There are so many considerations that the Act does not address which leaves both employers and employees in the dark as to whether this policy will actually fix the initial problem it was intended to solve. Questions regarding overtime, making up appointment times or how to continue reaching important deadlines have emerged unanswered. There are currently no exemptions as to which employees this policy will apply to. Under the ESA we have seen exemptions from overtime pay for various positions such as dentists, doctors, lawyers, architects or psychologists, but as it stands now a right to disconnect policy would apply to all employees regardless of position.

The change in legislation was meant to address a dynamic workforce where remote work has accelerated and work-life balance has been blurred, but whether it will actually address the very nature of these new flexible work arrangements rather than simply enforcing the traditional 9-5 mentality has yet to be answered. In practice, it is hard to say at this time what effect the right to disconnect will have, but it seems to interrupt the flexibility employees really desire at this time. As the workforce continues to evolve, a right to disconnect policy would promote work-life balance in keeping with the desired theme of better workplaces, but we will have to wait to see what effect it really has in practice.

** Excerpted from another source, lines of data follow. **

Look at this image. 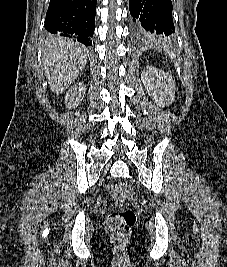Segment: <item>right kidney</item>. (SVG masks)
<instances>
[{
    "label": "right kidney",
    "mask_w": 227,
    "mask_h": 267,
    "mask_svg": "<svg viewBox=\"0 0 227 267\" xmlns=\"http://www.w3.org/2000/svg\"><path fill=\"white\" fill-rule=\"evenodd\" d=\"M86 86L83 82H78L72 86L65 96V104L70 109L76 107L83 100L85 94Z\"/></svg>",
    "instance_id": "obj_1"
}]
</instances>
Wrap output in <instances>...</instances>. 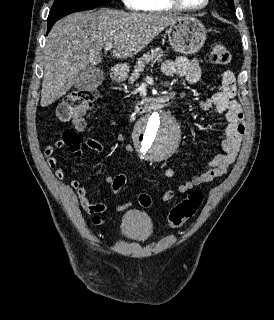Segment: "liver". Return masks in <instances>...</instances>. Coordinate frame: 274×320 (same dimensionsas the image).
I'll return each mask as SVG.
<instances>
[{"label": "liver", "instance_id": "1", "mask_svg": "<svg viewBox=\"0 0 274 320\" xmlns=\"http://www.w3.org/2000/svg\"><path fill=\"white\" fill-rule=\"evenodd\" d=\"M179 18L109 8L62 18L47 36L40 106L45 108L65 96L79 72L101 64L106 44H114L112 56L117 60L132 58Z\"/></svg>", "mask_w": 274, "mask_h": 320}]
</instances>
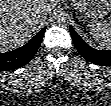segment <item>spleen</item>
Wrapping results in <instances>:
<instances>
[{
	"label": "spleen",
	"instance_id": "spleen-1",
	"mask_svg": "<svg viewBox=\"0 0 111 106\" xmlns=\"http://www.w3.org/2000/svg\"><path fill=\"white\" fill-rule=\"evenodd\" d=\"M88 28L96 42L105 48H111V19L107 23L90 22Z\"/></svg>",
	"mask_w": 111,
	"mask_h": 106
}]
</instances>
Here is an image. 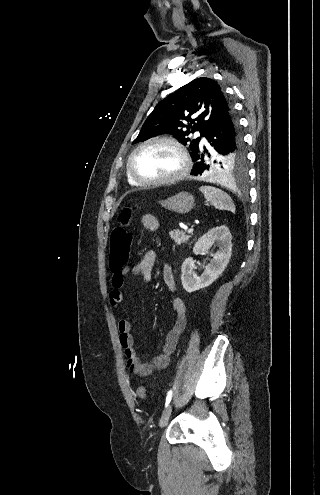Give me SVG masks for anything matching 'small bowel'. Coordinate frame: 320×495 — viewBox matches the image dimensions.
<instances>
[{
    "mask_svg": "<svg viewBox=\"0 0 320 495\" xmlns=\"http://www.w3.org/2000/svg\"><path fill=\"white\" fill-rule=\"evenodd\" d=\"M141 222L144 228L150 232H157L159 229V221L152 214H145L142 217ZM155 258L156 253L153 249H151L147 251L133 267H125L121 271H115L113 273L111 279L112 290L109 294V302L113 308L118 307L123 302V293L121 288L124 285L125 276H139L144 281L149 282L152 278ZM162 275L168 290L170 292H175L176 284L171 266L165 265L163 267ZM172 308L174 313L172 326L165 335L160 353L153 356L149 361H142L137 355L134 347V337L131 333L130 322L125 319L119 321V342L125 352L127 367L132 374L146 377L153 371L164 369L168 366L170 357L174 352L187 323V308L181 298H173Z\"/></svg>",
    "mask_w": 320,
    "mask_h": 495,
    "instance_id": "small-bowel-1",
    "label": "small bowel"
}]
</instances>
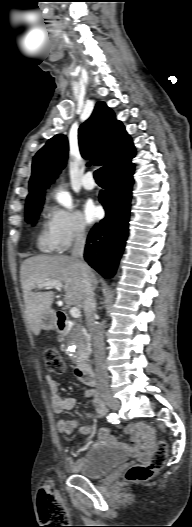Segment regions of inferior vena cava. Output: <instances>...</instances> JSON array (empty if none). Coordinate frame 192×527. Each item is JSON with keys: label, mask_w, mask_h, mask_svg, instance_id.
Here are the masks:
<instances>
[{"label": "inferior vena cava", "mask_w": 192, "mask_h": 527, "mask_svg": "<svg viewBox=\"0 0 192 527\" xmlns=\"http://www.w3.org/2000/svg\"><path fill=\"white\" fill-rule=\"evenodd\" d=\"M85 239L84 227L79 226L75 230L71 257L80 262L81 274L85 283L83 309L86 317V325L93 341L97 386L103 388L108 385V375L104 364V340L101 329L95 319L96 301L94 298V287L92 285L90 268L83 262Z\"/></svg>", "instance_id": "1"}]
</instances>
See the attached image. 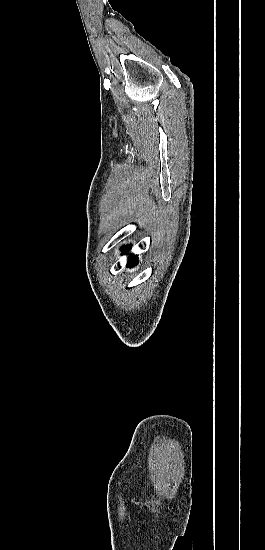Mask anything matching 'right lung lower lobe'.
<instances>
[{"label": "right lung lower lobe", "mask_w": 265, "mask_h": 550, "mask_svg": "<svg viewBox=\"0 0 265 550\" xmlns=\"http://www.w3.org/2000/svg\"><path fill=\"white\" fill-rule=\"evenodd\" d=\"M130 249V246H126L124 249H123V253H126L128 250ZM137 264V256H131L129 258V262H128V266H135Z\"/></svg>", "instance_id": "right-lung-lower-lobe-1"}]
</instances>
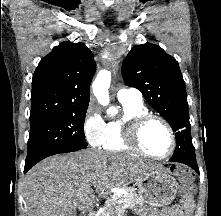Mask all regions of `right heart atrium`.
Listing matches in <instances>:
<instances>
[{
  "label": "right heart atrium",
  "instance_id": "right-heart-atrium-1",
  "mask_svg": "<svg viewBox=\"0 0 221 216\" xmlns=\"http://www.w3.org/2000/svg\"><path fill=\"white\" fill-rule=\"evenodd\" d=\"M106 123L96 106L90 104L86 110L82 128L86 141L92 147H100L105 135Z\"/></svg>",
  "mask_w": 221,
  "mask_h": 216
}]
</instances>
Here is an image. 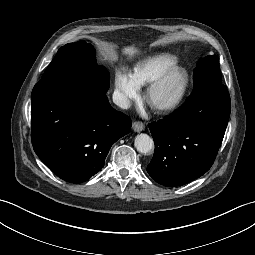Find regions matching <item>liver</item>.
<instances>
[{
  "mask_svg": "<svg viewBox=\"0 0 255 255\" xmlns=\"http://www.w3.org/2000/svg\"><path fill=\"white\" fill-rule=\"evenodd\" d=\"M123 52L127 54L128 56H133L135 53H137L136 48L129 46L123 49Z\"/></svg>",
  "mask_w": 255,
  "mask_h": 255,
  "instance_id": "6515ba94",
  "label": "liver"
}]
</instances>
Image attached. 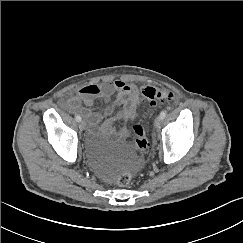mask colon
<instances>
[{"mask_svg":"<svg viewBox=\"0 0 243 243\" xmlns=\"http://www.w3.org/2000/svg\"><path fill=\"white\" fill-rule=\"evenodd\" d=\"M142 101L151 105H166L172 102L174 96L172 92L160 89L153 85H145L141 88ZM150 125L147 122L136 123L133 126L134 139L131 142L132 147L141 155L150 153L153 150L149 143ZM132 181V175L129 171H123L117 178V185L119 187H126Z\"/></svg>","mask_w":243,"mask_h":243,"instance_id":"1","label":"colon"}]
</instances>
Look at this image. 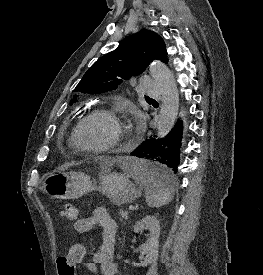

For more information on the rise of flexible work arrangements, check out our blog entitled, “Flexibility and the Hybrid Workplace”.

From a workplace culture viewpoint, having a policy that promotes disconnecting from work can be a very good for retention purposes/recruitment and if used correctly may increase employee satisfaction. So, the fact that the Act itself provides little guidance can be overcome if an employer takes the initiative to develop a policy and system, coupled with enforcement measures, that works well in their unique workplace. This change in the legislation may be just enough to nudge employers to consider ways that such a policy could be used in their organization to make a change for the better for their staff.

Therefore, while the intention is good and it opens up the conversation for improvement in the area of work-life balance, more guidance regarding the content and enforcement of the policy is needed. Thankfully, there is a strong possibility that the government may release regulations and specific content guidance in the future so this may just be the first step to better protection for work-life balance in Ontario.